### EXTRACTED ENTRIES

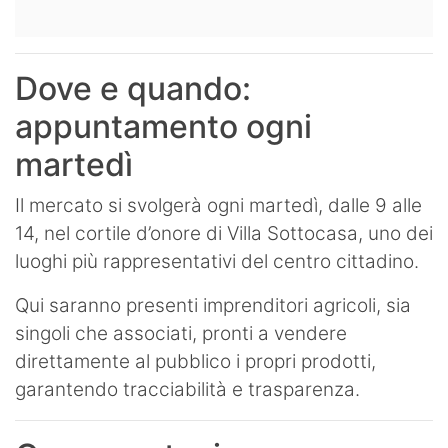
Dove e quando:
appuntamento ogni
martedì
Il mercato si svolgerà ogni martedì, dalle 9 alle
14, nel cortile d’onore di Villa Sottocasa, uno dei
luoghi più rappresentativi del centro cittadino.
Qui saranno presenti imprenditori agricoli, sia
singoli che associati, pronti a vendere
direttamente al pubblico i propri prodotti,
garantendo tracciabilità e trasparenza.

### TASK GOAL
Transcribe each entry above without alteration, but keep the pictures out.

### TASK SOLUTION
Dove e quando:
appuntamento ogni
martedì
Il mercato si svolgerà ogni martedì, dalle 9 alle
14, nel cortile d’onore di Villa Sottocasa, uno dei
luoghi più rappresentativi del centro cittadino.
Qui saranno presenti imprenditori agricoli, sia
singoli che associati, pronti a vendere
direttamente al pubblico i propri prodotti,
garantendo tracciabilità e trasparenza.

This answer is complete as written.